So konnte ich Dominique nur mitteilen, ich wüsste nichts von seinem Handy. Bevor ich zu einer Nachfrage ansetzen konnte, teilte er mir mit, so lange nicht am Mathematikunterricht teilzunehmen zu wollen, bis er es wieder zurückbekomme. Er finde es unverschämt, dass ich ihm sein Eigentum einfach vorenthalte.

Ich bat ihn, in einen Nebenraum zu gehen und dort auf mich zu warten, bis ich die übrigen Schüler mit einer Aufgabe betraut hätte. Im folgenden Gespräch bat ich ihn, den Vorfall noch einmal ausführlich zu schildern, und hörte ihm aufmerksam zu, ohne ihn zu unterbrechen. Ohne zunächst auf seine Ausführungen einzugehen, beschrieb ich ihm daraufhin meinen bisherigen Schultag und wies ihn freundlich auf den Passus in der Hausordnung hin. Das brachte ihn leider nicht von seiner Forderung nach dem Handy und seiner Weigerung, am Mathematikunterricht teilzunehmen, ab. So saß er während des restlichen Unterrichts im Nebenraum.

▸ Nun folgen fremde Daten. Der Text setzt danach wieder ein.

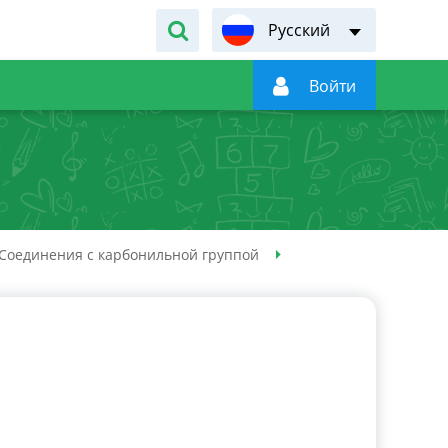
Русский

Войти
Соединения с карбонильной группой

Auch ein zweiter Gesprächsversuch brachte keinen Erfolg und verstärkte sogar Dominiques starrköpfiges Verhalten. So musste die Klassenlehrerin ihn nach Rücksprache mit der Schulleitung und nach einem Telefonat mit seinem Vater für den Rest des Schultages vom Unterricht ausschließen und nach Hause schicken. Er weigerte sich zunächst, die Schule zu verlassen, aber ihr Hinweis, dass sie am kommenden Tag noch einmal mit zeitlichem Abstand über die Sache reden könnten, bewog ihn dann doch, nach Hause zu gehen.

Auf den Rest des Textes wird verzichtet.